Temperature is not the same as energy
The more common misreading is to hear “five times hotter than the Sun” and conclude that lightning must be more energetic than the Sun. It is not, by a margin too large to picture.
Temperature measures how much energy each particle carries, not how much energy is present in total. A lightning channel reaches its extreme temperature in a thread of air a few centimetres across, for a few millionths of a second. The Sun holds its lower temperature across a glowing sphere more than a million kilometres wide, without pause, for billions of years. The Sun radiates vastly more energy every second than all the lightning striking Earth releases in a year.
Lightning wins on temperature and loses on everything else: a very hot, very small, very brief event.
How we know the temperature
No instrument is lowered into a lightning bolt to read 30,000 degrees off a dial.
The channel is too hot, too thin and too short-lived for anything like that. The temperature is worked out instead from the light the channel gives off. A glowing gas emits light at particular wavelengths and intensities, and that spectrum carries the signature of its temperature. As a 2016 study in Scientific Reports notes, the channel temperature is hard to measure directly and is instead derived from lightning’s spectrum. It is the same method astronomers use to take the temperature of a star they will never touch, and the same way the Sun’s own surface temperature is measured. In each case the number comes from the glow, not from contact.
Where thunder comes from
The thunder half of the claim is straightforward, and again it is NOAA’s own account. Air heated that fast has no time to expand gently. It is forced outward hard enough to compress the surrounding air into a shock wave, much like the boom from a supersonic aircraft.

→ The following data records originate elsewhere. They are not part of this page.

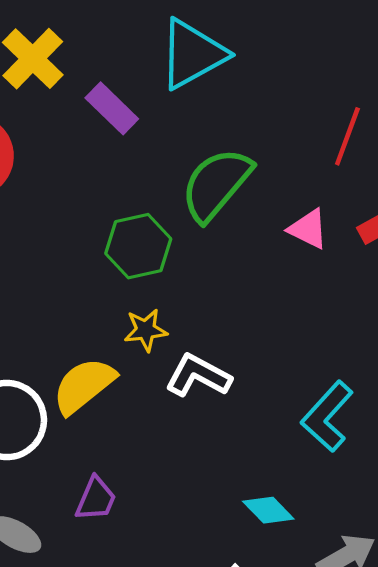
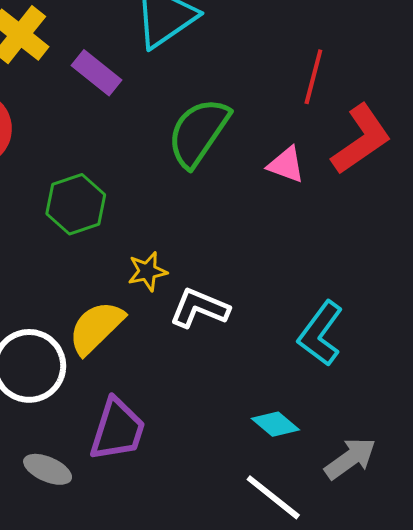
green hexagon: (138, 246) -> (76, 204), moved
purple trapezoid: (96, 499) -> (117, 430), size x1.5

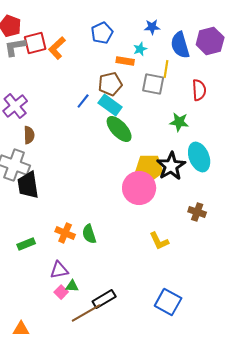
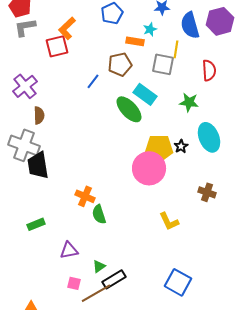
red square: (35, 43) -> (57, 46), moved
cyan rectangle: (110, 105) -> (145, 94), moved
black star: (171, 166) -> (181, 146), size x0.5
orange cross: (65, 233) -> (85, 196), moved
green triangle: (72, 286) -> (99, 266), moved, turned -40
pink square: (61, 292) -> (74, 283), moved, turned -32

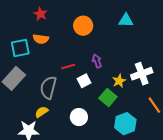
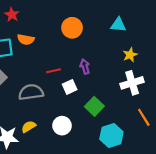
red star: (40, 14) -> (12, 15), moved
yellow star: (119, 81) -> (130, 55), moved
gray semicircle: (48, 88) -> (31, 92), turned 65
yellow semicircle: (42, 112) -> (29, 127), moved

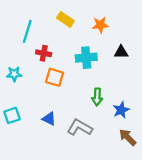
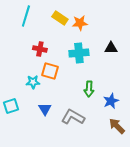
orange star: (100, 25) -> (80, 23), moved
cyan line: (27, 31) -> (26, 16), moved
cyan star: (14, 74) -> (33, 82), moved
blue triangle: (49, 119) -> (45, 109), turned 32

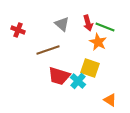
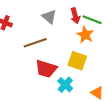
cyan cross: (78, 81) -> (65, 85), moved

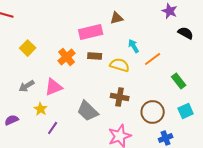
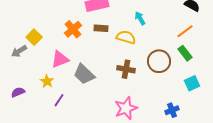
yellow square: (28, 48) -> (34, 37), moved
orange line: (153, 59) -> (185, 31), moved
gray arrow: (27, 86) -> (19, 51), moved
gray trapezoid: (88, 111) -> (84, 74), moved
brown circle: (153, 112) -> (159, 61), moved

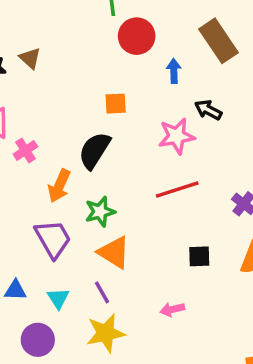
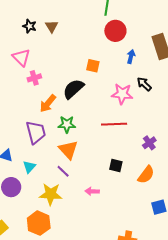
purple line: (102, 292) -> (63, 171), moved, turned -32

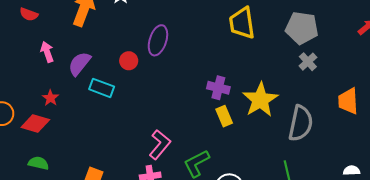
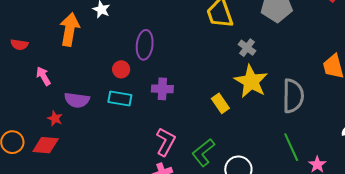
gray cross: (308, 62) -> (247, 48), moved
purple semicircle: (79, 64) -> (77, 100), moved, turned -110
cyan rectangle: (102, 88) -> (120, 98), moved
purple cross: (218, 88) -> (162, 89), moved

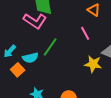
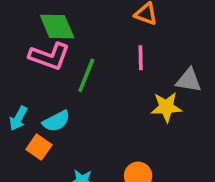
pink line: (85, 33) -> (141, 58), turned 40
green line: (50, 47) -> (86, 75), moved

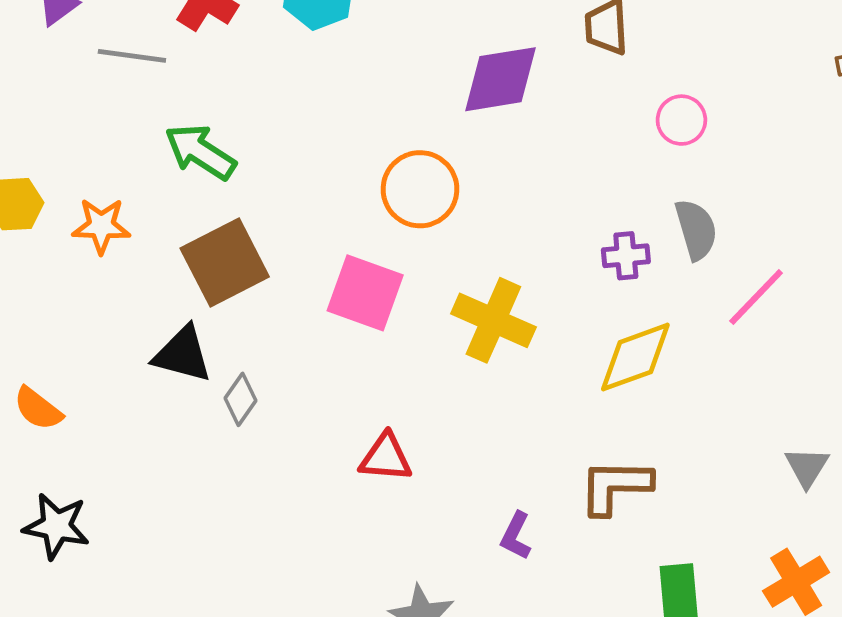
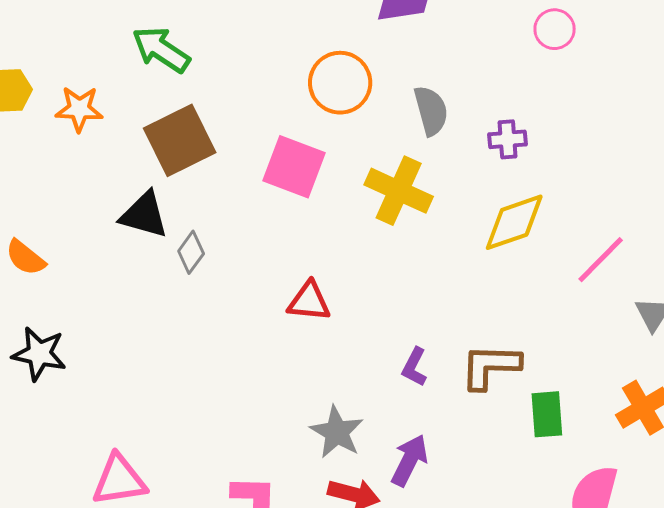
gray semicircle: (696, 230) -> (431, 111), moved
pink line: (756, 297) -> (601, 260), moved
brown L-shape: (615, 486) -> (490, 366), moved

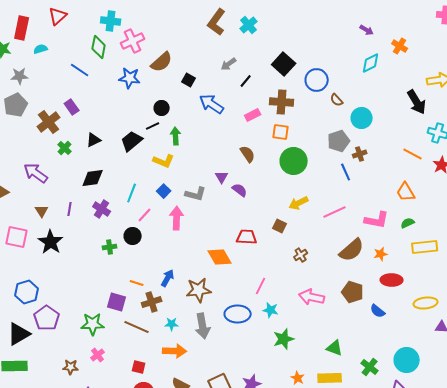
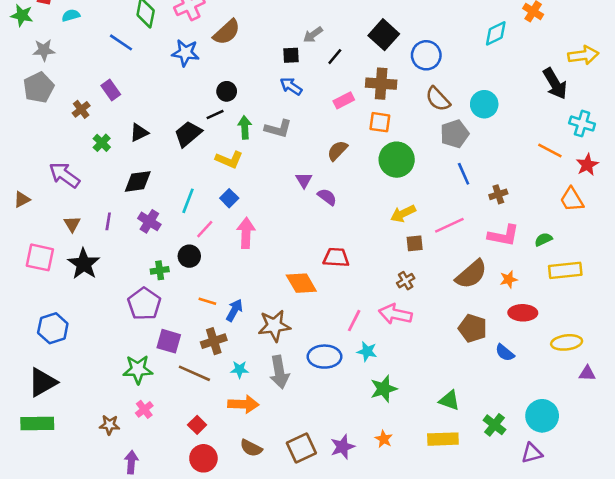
black square: (189, 80) -> (291, 55), moved, turned -32
brown semicircle: (337, 100) -> (438, 99), moved, size x1.5
blue arrow: (212, 104) -> (291, 86), size x0.7
brown cross: (49, 122) -> (81, 109), size x0.6
brown semicircle: (248, 154) -> (337, 151), turned -102
brown cross: (360, 154) -> (498, 194), moved
orange trapezoid: (406, 192) -> (572, 199), moved
gray L-shape: (196, 194) -> (278, 129), moved
brown square: (280, 226) -> (415, 243), moved, turned -32
orange line: (137, 283) -> (207, 301), moved
pink arrow: (312, 297) -> (395, 314), moved
purple pentagon: (47, 318) -> (144, 304), moved
red square: (139, 367) -> (197, 425), turned 32
orange star: (298, 378) -> (384, 439), moved

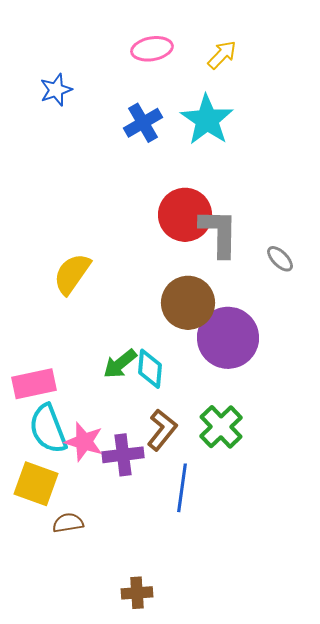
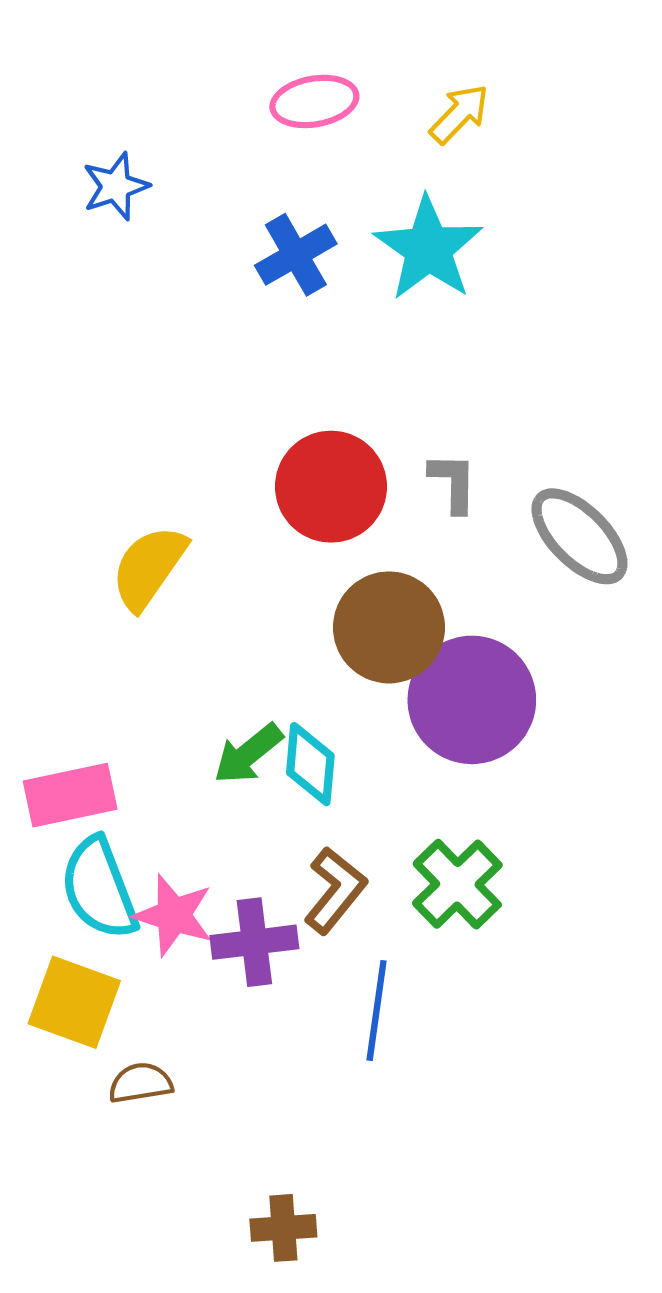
red circle: (185, 215) -> (331, 487), moved
gray L-shape: (219, 233) -> (453, 482), size x0.6
gray ellipse: (280, 259) -> (579, 536), size x1.8

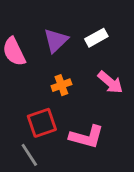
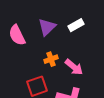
pink arrow: (110, 82) -> (74, 67), moved

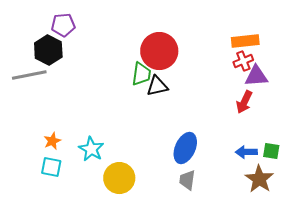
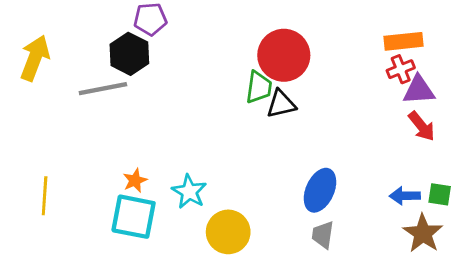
red arrow: (244, 102) -> (422, 126), moved, turned -65
cyan square: (51, 167) -> (134, 217), size x1.6

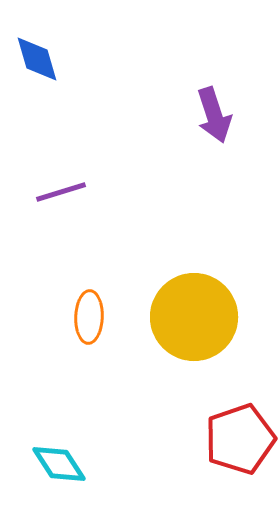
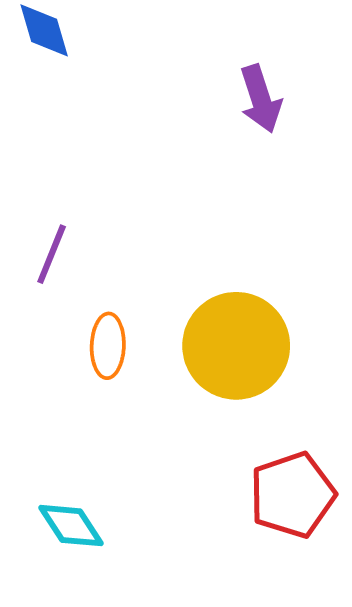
purple line: (61, 192) -> (52, 254), moved, turned -51

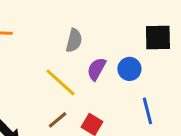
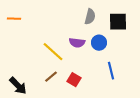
gray semicircle: (74, 40) -> (90, 17), moved
purple semicircle: (96, 69) -> (77, 43), turned -112

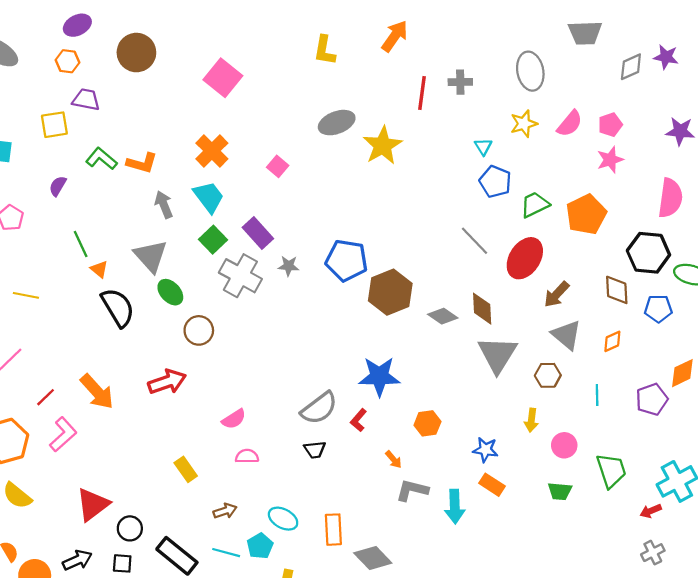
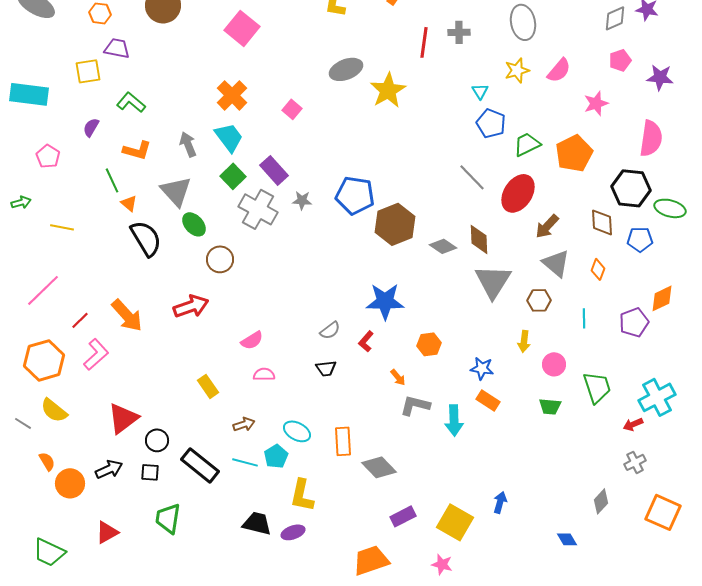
pink pentagon: (610, 125) -> (620, 60), moved
orange L-shape: (142, 163) -> (137, 150), moved
orange diamond: (612, 341) -> (598, 269), turned -45
gray semicircle: (319, 408) -> (330, 330), size x0.6

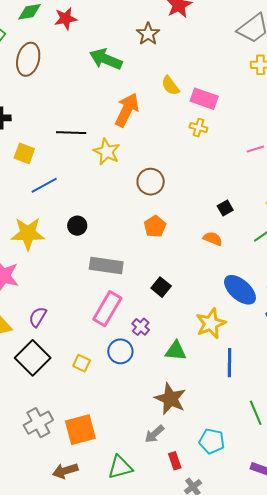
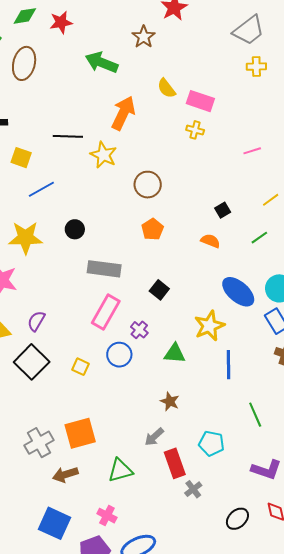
brown star: (170, 399) -> (170, 401), size x0.6
gray cross: (38, 423) -> (39, 443), moved
red rectangle: (175, 461) -> (175, 463), size x1.6

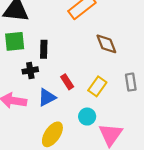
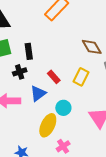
brown diamond: (106, 44) -> (92, 47), moved
cyan circle: (87, 117) -> (63, 108), moved

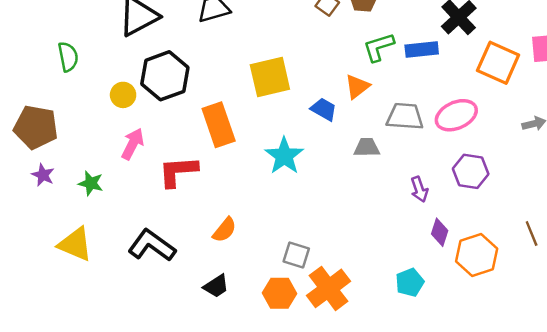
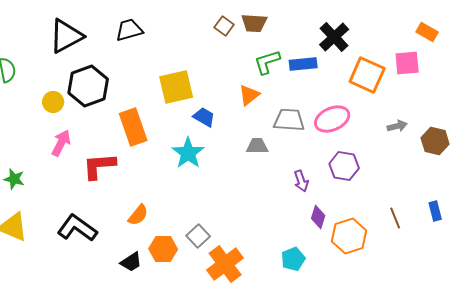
blue trapezoid: (324, 109) -> (204, 117), moved
green star: (91, 183) -> (14, 179), moved
gray square: (296, 255) -> (198, 236), turned 30
orange hexagon: (280, 293) -> (163, 249), moved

Close to the channel, that shock wave is the sharp crack of thunder. As it travels outward it spreads, stretches and softens into the lower rumble heard from a distance. Because the flash runs along a long, crooked channel, the sound reaches you from many points at slightly different times, which is why thunder rolls rather than arriving as a single report.
What to keep from the factoid
The claim is accurate as written. A lightning channel really does reach about five times the temperature of the Sun’s surface, and the violent expansion of that air really is what makes thunder.
The part worth holding on to is the gap between hot and energetic. Lightning is one of the hottest things that happens at Earth’s surface and also one of the smaller energy events in a thunderstorm, let alone beside the star it gets compared with. For a few millionths of a second a thread of air is hotter than the Sun’s surface. By every other measure, the two are not in the same class.